Below is a remarkable history of the National Grange written personally by the father of the Grange, Oliver Hudson Kelley. The article was written at the request of the Connecticut State Grange in 1900 as it was compiling a thorough history of the Grange in the state up to the turn of the century.



Your request for a brief sketch touching the early history of the Order of the Patrons of Husbandry, and particularly the circumstances leading to its inception, carries me back many years and recalls so much of interest it is with difficulty that I select the materials to suit your purpose.

It should be bourne in mind that the historian of events in which he has been the principal actor must necessarily say much of himself, and this, of itself, to one of my “innate modesty,” is a task of large proportions. Age, however, and extensive contact with public men generally have worn off the keen edge of my sensitiveness, and so I set about my business in the spirit of self-sacrifice and self-immolation upon the altar of duty, much as our modern Senators accept a re-election at the hands of a clamoring legislature which knows its business.

When and under what circumstances was the idea of the Order first conceived? What was the chief incident that led to its birth?

With one exception (ex-Senator Ramsey of Minnesota) all the parties then interested, except, of course, the writer, who still entertains the motion that he is alive and kicking, have long since joined the “great majority”; and so I am at liberty to write about matters that have never before been mentioned in print. At the time of their happening, I considered my trials and tribulations a fair match for the torments of the last lamented Job, who, you will recall, was the Scriptural gentleman with boils; but now, after thirty-four years, I can laugh heartily as I recall them.

In the fall of 1864, I came to Washington, under the wing, so to speak, of Senator Ramsey of Minnesota, as the Washington correspondent of the St. Paul Pioneer, then edited by Louis E. Fisher. To help pay my expenses for enlightening the great Northwest as to the doings of the salons at the Capital City – for in those days the boys of the press hadn’t made much headway with the God of Mammon – I received an appointment as a first-class clerk in the Department of Agriculture at a salary of one hundred dollars a month.

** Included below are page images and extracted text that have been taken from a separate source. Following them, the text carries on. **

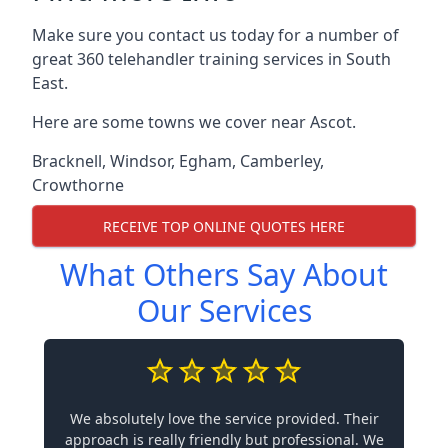
Make sure you contact us today for a number of
great 360 telehandler training services in South
East.
Here are some towns we cover near Ascot.
Bracknell
,
Windsor
,
Egham
,
Camberley
,
Crowthorne
RECEIVE TOP ONLINE QUOTES HERE
What Others Say About
Our Services
We absolutely love the service provided. Their
approach is really friendly but professional. We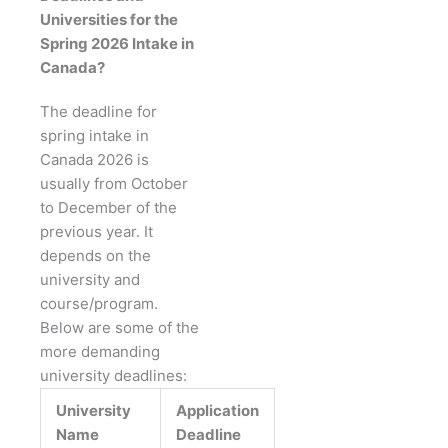
Universities for the
Spring 2026 Intake in
Canada?
The deadline for
spring intake in
Canada 2026 is
usually from October
to December of the
previous year. It
depends on the
university and
course/program.
Below are some of the
more demanding
university deadlines:
University
Application
Name
Deadline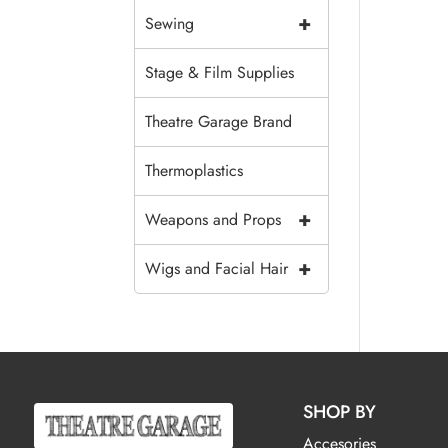
+
Sewing
Stage & Film Supplies
Theatre Garage Brand
Thermoplastics
+
Weapons and Props
+
Wigs and Facial Hair
SHOP BY
Accesories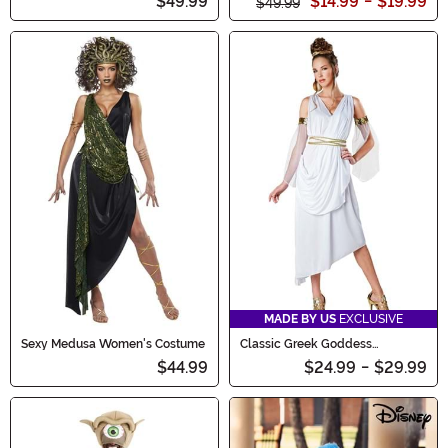
$49.99
$14.99
-
$19.99
$49.99
MADE BY US
EXCLUSIVE
Sexy Medusa Women's Costume
Classic Greek Goddess
Women's Costume
$44.99
$24.99
-
$29.99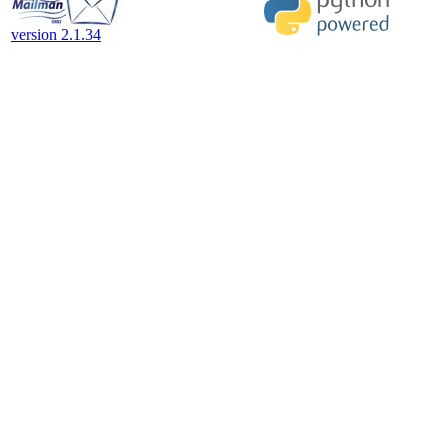
version 2.1.34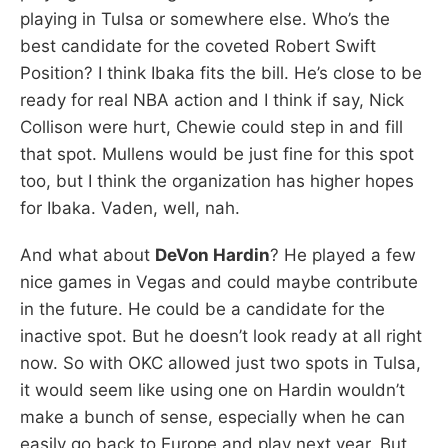
playing in Tulsa or somewhere else. Who’s the
best candidate for the coveted Robert Swift
Position? I think Ibaka fits the bill. He’s close to be
ready for real NBA action and I think if say, Nick
Collison were hurt, Chewie could step in and fill
that spot. Mullens would be just fine for this spot
too, but I think the organization has higher hopes
for Ibaka. Vaden, well, nah.
And what about
DeVon Hardin
? He played a few
nice games in Vegas and could maybe contribute
in the future. He could be a candidate for the
inactive spot. But he doesn’t look ready at all right
now. So with OKC allowed just two spots in Tulsa,
it would seem like using one on Hardin wouldn’t
make a bunch of sense, especially when he can
easily go back to Europe and play next year. But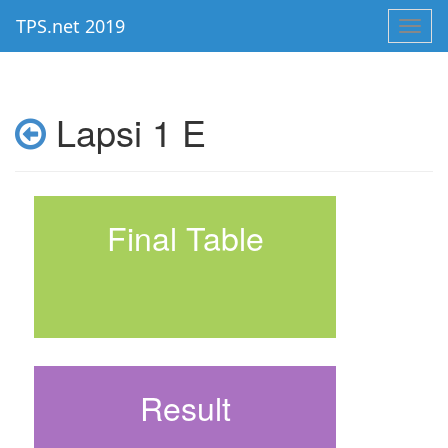
TPS.net 2019
Toggl
navig
Lapsi 1 E
Final Table
Result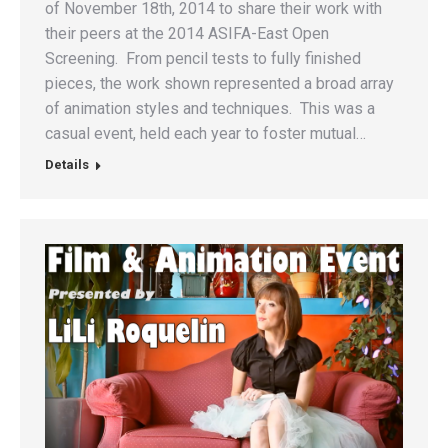
of November 18th, 2014 to share their work with
their peers at the 2014 ASIFA-East Open
Screening. From pencil tests to fully finished
pieces, the work shown represented a broad array
of animation styles and techniques. This was a
casual event, held each year to foster mutual…
Details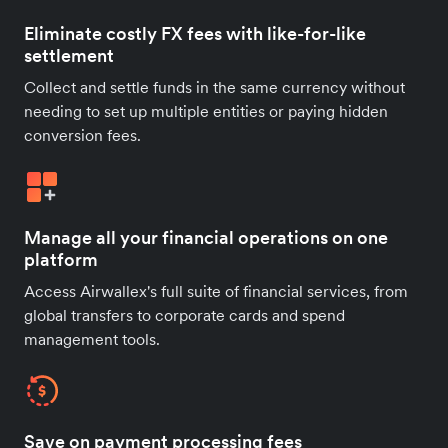
Eliminate costly FX fees with like-for-like
settlement
Collect and settle funds in the same currency without
needing to set up multiple entities or paying hidden
conversion fees.
Manage all your financial operations on one
platform
Access Airwallex's full suite of financial services, from
global transfers to corporate cards and spend
management tools.
Save on payment processing fees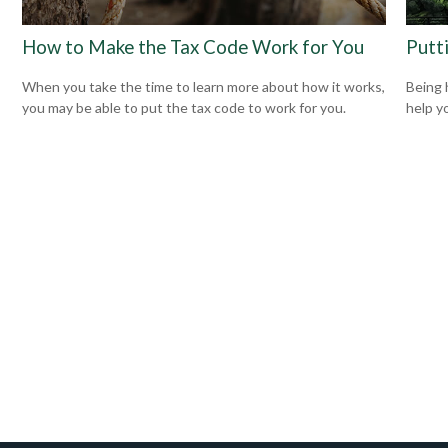
How to Make the Tax Code Work for You
Putt
When you take the time to learn more about how it works,
Being 
you may be able to put the tax code to work for you.
help yo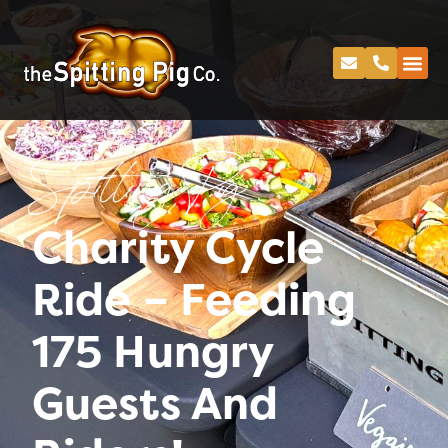
Spitting Pig
Charity Cycle
Ride – Feeding
175 Hungry
Guests And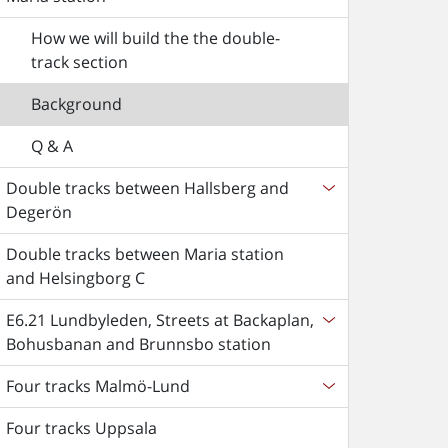
How we will build the the double-
track section
Background
Q & A
Double tracks between Hallsberg and
Degerön
Double tracks between Maria station
and Helsingborg C
E6.21 Lundbyleden, Streets at Backaplan,
Bohusbanan and Brunnsbo station
Four tracks Malmö-Lund
Four tracks Uppsala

The Department of Agriculture had just been established, and Hon. Isaac Newton, a good old Quaker, appointed Commissioner. James H. Grinnell, of Massachusetts, was the Chief Clerk, and William Saunders, afterwards Master of the National Grange, was the Superintendent of the Experimental Garden. I mention the names of these gentlemen because it was their abilities solely that gave any semblance of character to the new institution at that time. To me it seemed to be branch of the Government where Senators and Congressmen unloaded the mighty host of their importunate office-seeking constituents, whose sole duty after appointment was believed to require their prompt attendance on pay-day, a duty for the neglect of which a reprimand was seldom known to be necessary. It goes without saying that I was never the subject for such a reprimand.

Notwithstanding its defects, it was the nucleus for what is now one of the largest and most important of the Executive Departments of our humane but ever expanding government.

The Commissioner was an eccentric old gentleman, who, next to himself, loved his maker and flattery; and his office and its administration often formed the basis for Senatorial jokes. Still he was always ready to listen to suggestions, even if he did not heed them; and he like to be consulted even in matters beyond his jurisdiction, if they affected his Department. Doubtless for this reason he requested, and I always submitted to him, the manuscript of my correspondence with my paper; and I new enough of his peculiarities always to win his approval.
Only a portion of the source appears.